At an irrigation step <NUM>, processor <NUM> controls irrigation module <NUM> to increase or decrease the irrigation flow rate responsively to a determined respective increase or reduction in instantaneous mechanical force. According to the invention, if the instantaneous contact force has increased, then processor <NUM> directs irrigation module <NUM> to momentarily increase the irrigation flow so that the rate of heat removal by irrigation will match an increase in deposited heat due to the better physical contact between electrode and tissue. On the other hand, if the instantaneous contact force has decreased, meaning less heat is deposited and tissue may be too cooled, then processor <NUM> directs irrigation module <NUM> to momentarily decrease the irrigation flow.

In RF delivery step <NUM>, physician <NUM> operates system <NUM>, with the parameter values selected in step <NUM>, in order to perform the ablation of electrode <NUM>. Display <NUM> of system <NUM> may be configured to display to physician <NUM>, by methods which are known in the art, the progress of the RF delivery to the electrode.

During the RF delivery procedure processor <NUM> monitors the instantaneous contact force using N repeated measurements, by looping back to step <NUM>. The number of repetitions N is calculated by the product of ablation time and contact-force sampling rate in Table I, wherein y example N=<NUM>. Processor <NUM> responsively commands irrigation module <NUM> to modify the irrigation flow rate according to the instantaneous contact force, by repeating step <NUM>.

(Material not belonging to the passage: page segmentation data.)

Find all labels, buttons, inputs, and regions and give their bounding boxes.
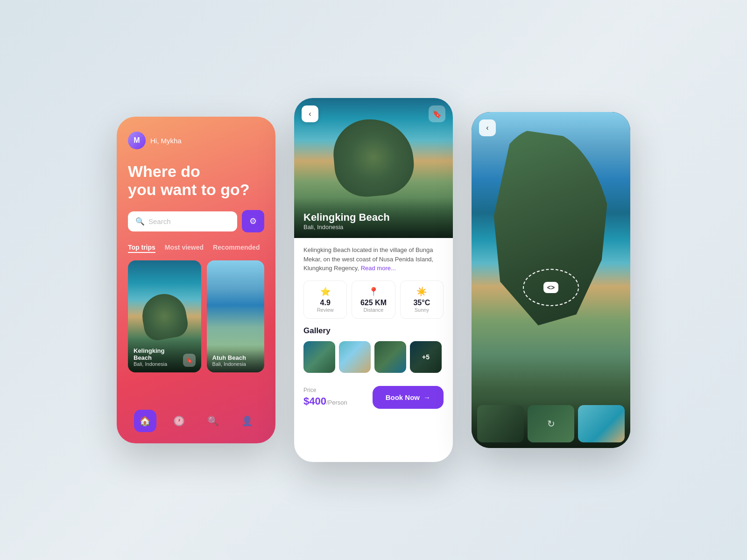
- back-button[interactable]: ‹: [302, 105, 318, 122]
- review-value: 4.9: [308, 299, 343, 307]
- phone-gallery-screen: ‹ <>: [472, 112, 630, 448]
- gallery-thumb-2[interactable]: [339, 341, 371, 373]
- bottom-navigation: 🏠 🕐 🔍 👤: [128, 402, 264, 436]
- review-label: Review: [308, 307, 343, 313]
- gallery-row: +5: [303, 341, 444, 373]
- price-book-row: Price $400/Person Book Now →: [303, 382, 444, 409]
- card-label-kelingking: Kelingking Beach Bali, Indonesia 🔖: [128, 338, 201, 372]
- sun-icon: ☀️: [404, 287, 439, 297]
- nav-search[interactable]: 🔍: [202, 410, 225, 432]
- price-value: $400/Person: [303, 395, 347, 407]
- nav-history[interactable]: 🕐: [168, 410, 190, 432]
- headline: Where do you want to go?: [128, 162, 264, 199]
- stat-review: ⭐ 4.9 Review: [303, 280, 347, 319]
- arrow-icon: →: [423, 393, 430, 401]
- stats-row: ⭐ 4.9 Review 📍 625 KM Distance ☀️ 35°C S…: [303, 280, 444, 319]
- nav-home[interactable]: 🏠: [134, 410, 156, 432]
- card-atuh[interactable]: Atuh Beach Bali, Indonesia: [207, 260, 264, 372]
- bottom-thumb-2[interactable]: [528, 405, 574, 442]
- tab-top-trips[interactable]: Top trips: [128, 244, 155, 253]
- card-label-atuh: Atuh Beach Bali, Indonesia: [207, 345, 264, 372]
- back-button-3[interactable]: ‹: [479, 119, 496, 136]
- place-location: Bali, Indonesia: [303, 224, 444, 231]
- bottom-gallery: [472, 399, 630, 448]
- location-icon: 📍: [356, 287, 391, 297]
- trip-cards: Kelingking Beach Bali, Indonesia 🔖 Atuh …: [128, 260, 264, 402]
- card-location-atuh: Bali, Indonesia: [212, 361, 246, 367]
- price-label: Price: [303, 387, 347, 393]
- category-tabs: Top trips Most viewed Recommended: [128, 244, 264, 253]
- code-icon: <>: [543, 282, 558, 293]
- price-section: Price $400/Person: [303, 387, 347, 407]
- gallery-title: Gallery: [303, 326, 444, 336]
- phone-detail-screen: ‹ 🔖 Kelingking Beach Bali, Indonesia Kel…: [294, 98, 453, 462]
- read-more-link[interactable]: Read more...: [361, 265, 396, 272]
- weather-label: Sunny: [404, 307, 439, 313]
- stat-distance: 📍 625 KM Distance: [352, 280, 395, 319]
- nav-profile[interactable]: 👤: [236, 410, 259, 432]
- star-icon: ⭐: [308, 287, 343, 297]
- search-icon: 🔍: [135, 217, 145, 226]
- card-title-atuh: Atuh Beach: [212, 354, 246, 361]
- search-input[interactable]: 🔍 Search: [128, 211, 237, 231]
- description-text: Kelingking Beach located in the village …: [303, 245, 444, 273]
- tab-recommended[interactable]: Recommended: [213, 244, 260, 253]
- hero-section: ‹ 🔖 Kelingking Beach Bali, Indonesia: [294, 98, 453, 238]
- bookmark-icon-kelingking[interactable]: 🔖: [183, 354, 196, 367]
- gallery-more-label: +5: [410, 341, 442, 373]
- fullscreen-view: ‹ <>: [472, 112, 630, 448]
- avatar: M: [128, 132, 146, 149]
- greeting-text: Hi, Mykha: [150, 137, 182, 145]
- header: M Hi, Mykha: [128, 132, 264, 149]
- save-button[interactable]: 🔖: [429, 105, 445, 122]
- card-kelingking[interactable]: Kelingking Beach Bali, Indonesia 🔖: [128, 260, 201, 372]
- bottom-thumb-3[interactable]: [578, 405, 625, 442]
- gallery-thumb-3[interactable]: [374, 341, 406, 373]
- search-bar: 🔍 Search ⚙: [128, 210, 264, 232]
- phone-home-screen: M Hi, Mykha Where do you want to go? 🔍 S…: [117, 117, 275, 443]
- detail-body: Kelingking Beach located in the village …: [294, 238, 453, 462]
- hero-info: Kelingking Beach Bali, Indonesia: [294, 197, 453, 238]
- bottom-thumb-1[interactable]: [477, 405, 524, 442]
- dashed-circle-overlay: <>: [523, 269, 579, 306]
- gallery-thumb-more[interactable]: +5: [410, 341, 442, 373]
- card-title-kelingking: Kelingking Beach: [134, 347, 183, 361]
- book-now-button[interactable]: Book Now →: [373, 386, 444, 409]
- tab-most-viewed[interactable]: Most viewed: [165, 244, 204, 253]
- card-location-kelingking: Bali, Indonesia: [134, 361, 183, 367]
- distance-label: Distance: [356, 307, 391, 313]
- filter-button[interactable]: ⚙: [242, 210, 264, 232]
- temp-value: 35°C: [404, 299, 439, 307]
- place-name: Kelingking Beach: [303, 211, 444, 224]
- stat-weather: ☀️ 35°C Sunny: [400, 280, 444, 319]
- gallery-thumb-1[interactable]: [303, 341, 335, 373]
- search-placeholder-text: Search: [148, 217, 171, 225]
- distance-value: 625 KM: [356, 299, 391, 307]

At each repetition, processor <NUM> checks if the preset amount of ablative energy was delivered, at an ablation energy monitoring step <NUM>. At an ablation ending step <NUM>, processor <NUM> ends ablation after the ablation energy resulting from power and time presets in step <NUM> is achieved, or the indicated time has elapsed.

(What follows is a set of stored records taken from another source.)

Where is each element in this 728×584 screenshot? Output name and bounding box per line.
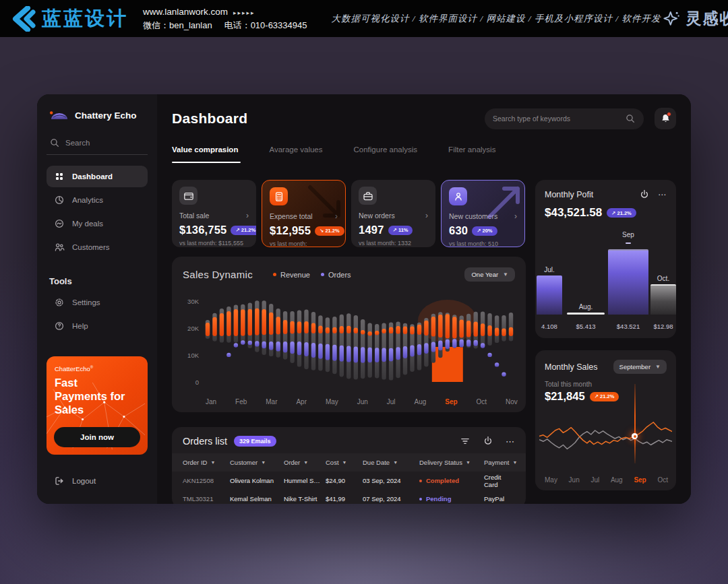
order-row[interactable]: TML30321Kemal SelmanNike T-Shirt$41,9907… [172,490,526,504]
orders-header-row: Order ID▼Customer▼Order▼Cost▼Due Date▼De… [172,453,526,472]
profit-bar-value: $12.98 [650,323,676,330]
stat-value: $12,955 [270,224,311,237]
sidebar-search-input[interactable] [65,139,133,147]
column-header-order[interactable]: Order▼ [284,459,326,466]
tab-filter-analysis[interactable]: Filter analysis [448,145,495,154]
month-label-sep: Sep [634,476,646,484]
trend-badge: ↗ 20% [472,226,497,236]
stat-cards-row: Total sale›$136,755↗ 21.2%vs last month:… [172,180,526,247]
month-select[interactable]: September▼ [613,360,667,374]
calculator-icon [270,187,288,205]
monthly-sales-title: Monthly Sales [545,362,598,372]
order-status: Pending [419,495,484,502]
orders-title: Orders list [183,436,227,447]
sidebar-item-dashboard[interactable]: Dashboard [47,166,148,187]
monthly-sales-panel: Monthly Sales September▼ Total this mont… [535,350,676,490]
column-header-delivery-status[interactable]: Delivery Status▼ [419,459,484,466]
join-now-button[interactable]: Join now [54,427,140,447]
profit-bar-values: 4.108$5.413$43.521$12.98 [535,323,676,331]
total-label: Total this month [545,381,667,388]
stat-title: Expense total [270,212,313,220]
banner-arrows: ▸▸▸▸▸ [233,9,255,16]
legend-orders[interactable]: Orders [321,271,351,279]
more-icon[interactable]: ⋯ [658,190,667,199]
month-label-mar: Mar [266,398,277,405]
pie-icon [54,195,65,205]
header-search-input[interactable] [493,115,625,123]
tab-configure-analysis[interactable]: Configure analysis [354,145,418,154]
sidebar-item-customers[interactable]: Customers [47,236,148,258]
promo-title: Fast Payments for Sales [55,376,133,416]
orders-table: Order ID▼Customer▼Order▼Cost▼Due Date▼De… [172,453,526,504]
legend-dot [321,273,324,276]
sort-caret-icon: ▼ [261,460,266,465]
sort-caret-icon: ▼ [342,460,347,465]
help-icon [54,321,65,331]
order-customer: Olivera Kolman [230,477,284,484]
sidebar-tools: SettingsHelp [47,292,148,339]
tab-avarage-values[interactable]: Avarage values [269,145,322,154]
sort-caret-icon: ▼ [466,460,471,465]
stat-value: $136,755 [179,224,226,236]
column-header-cost[interactable]: Cost▼ [326,459,363,466]
header-search[interactable] [485,108,644,129]
order-cost: $41,99 [326,495,363,502]
stat-card-new-customers[interactable]: New customers›630↗ 20%vs last month: 510 [441,180,525,247]
sidebar-tool-help[interactable]: Help [47,315,148,337]
monthly-profit-panel: Monthly Pofit ⋯ $43,521.58 ↗ 21.2% Jul.A… [535,180,676,338]
sidebar-item-label: Customers [72,243,110,251]
month-label-aug: Aug [611,476,623,484]
export-icon[interactable] [483,436,493,447]
trend-badge: ↗ 11% [388,226,413,235]
month-label-jul: Jul [387,398,396,405]
column-header-due-date[interactable]: Due Date▼ [363,459,419,466]
monthly-profit-value: $43,521.58 [545,206,602,220]
sidebar-nav: DashboardAnalyticsMy dealsCustomers [47,166,148,260]
filter-icon[interactable] [460,436,471,447]
column-header-payment[interactable]: Payment▼ [484,459,517,466]
dashboard-window: Chattery Echo DashboardAnalyticsMy deals… [37,94,691,504]
range-select[interactable]: One Year▼ [464,267,515,282]
profit-bar-jul [537,275,562,315]
sort-caret-icon: ▼ [210,460,215,465]
chevron-right-icon[interactable]: › [514,212,517,221]
more-icon[interactable]: ⋯ [506,436,515,447]
export-icon[interactable] [639,189,650,200]
emails-badge: 329 Emails [234,436,276,447]
sidebar-tool-settings[interactable]: Settings [47,292,148,313]
promo-card[interactable]: ChatterEcho® Fast Payments for Sales Joi… [47,356,148,455]
sidebar-item-my-deals[interactable]: My deals [47,213,148,234]
notifications-button[interactable] [655,108,676,129]
order-row[interactable]: AKN12508Olivera KolmanHummel S…$24,9003 … [172,472,526,490]
chevron-right-icon[interactable]: › [246,211,249,220]
logout-button[interactable]: Logout [47,472,148,490]
orders-panel: Orders list 329 Emails ⋯ Order ID▼Custom… [172,427,526,504]
x-axis-months: JanFebMarAprMayJunJulAugSepOctNov [206,398,518,405]
person-icon [449,187,467,205]
sidebar-search[interactable] [47,137,148,155]
y-axis-tick: 20K [181,325,199,332]
stat-vs-last-month: vs last month: $115,555 [179,240,249,247]
month-label-oct: Oct [657,476,668,484]
stat-card-new-orders[interactable]: New orders›1497↗ 11%vs last month: 1332 [351,180,435,247]
stat-card-total-sale[interactable]: Total sale›$136,755↗ 21.2%vs last month:… [172,180,256,247]
banner-wechat: 微信：ben_lanlan [143,20,212,30]
sidebar-item-label: Help [72,322,88,330]
logout-icon [54,476,65,486]
month-label-jul: Jul [590,476,599,484]
search-icon[interactable] [625,113,636,124]
column-header-customer[interactable]: Customer▼ [230,459,284,466]
chevron-right-icon[interactable]: › [335,212,338,221]
stat-card-expense-total[interactable]: Expense total›$12,955↘ 21.2%vs last mont… [262,180,346,247]
chevron-right-icon[interactable]: › [425,211,428,220]
y-axis-tick: 30K [181,298,199,305]
promo-brand: ChatterEcho® [55,365,140,372]
profit-bar-tick [626,242,631,244]
column-header-order-id[interactable]: Order ID▼ [183,459,230,466]
profit-bar-value: $5.413 [567,323,605,330]
sidebar-item-analytics[interactable]: Analytics [47,189,148,211]
app-logo: Chattery Echo [47,109,148,121]
briefcase-icon [359,187,377,205]
tab-value-comprasion[interactable]: Value comprasion [172,145,238,154]
legend-revenue[interactable]: Revenue [273,271,310,279]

The example flow chart shown in <FIG> is chosen purely for the sake of conceptual clarity. The sampling rate of contact force is brought by way of example, where a higher rate might be used. The present embodiment also comprises additional steps of the algorithm, such as checking tissue temperature, which have been omitted from the disclosure herein purposely on order to provide a more simplified flow chart.

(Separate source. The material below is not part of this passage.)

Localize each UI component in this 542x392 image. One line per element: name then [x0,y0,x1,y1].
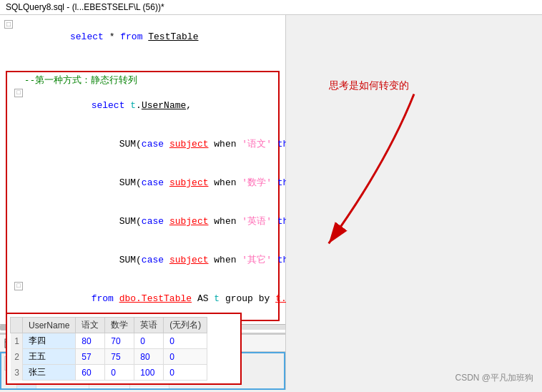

Although the embodiments described herein mainly address cardiac application, the methods and systems described herein can also be used in ablating other organs of the body such as kidneys (e.g., for renal denervation) and lungs.

Claim 1:
A system (<NUM>) for body tissue ablation, the system comprising:
a generator (<NUM>), configured to generate an ablation signal and to provide the ablation signal to an ablation probe (<NUM>) that is in contact with tissue;
an irrigation module (<NUM>), configured to deliver irrigation fluid to the ablation probe (<NUM>), for applying the irrigation fluid in a vicinity of the tissue while the ablation signal is applied to the tissue; and
a processor (<NUM>), configured to:
receive from the ablation probe (<NUM>) signals indicative of an estimated instantaneous contact force that is exerted by the ablation probe (<NUM>) against the tissue;
characterized in that the processor (<NUM>) is further configured to:
control the irrigation module (<NUM>) to adapt a flow rate of the irrigation fluid responsively to the estimated instantaneous contact force by commanding the irrigation module (<NUM>) to increase or decrease the flow rate responsively to a respective estimated increase or decrease in the instantaneous contact force; and
wherein if the instantaneous contact force increases, the processor (<NUM>) is configured to direct the irrigation module (<NUM>) to increase the flow rate so that a rate of heat removal by irrigation matches an increase in deposited heat due to an increase in instantaneous contact force.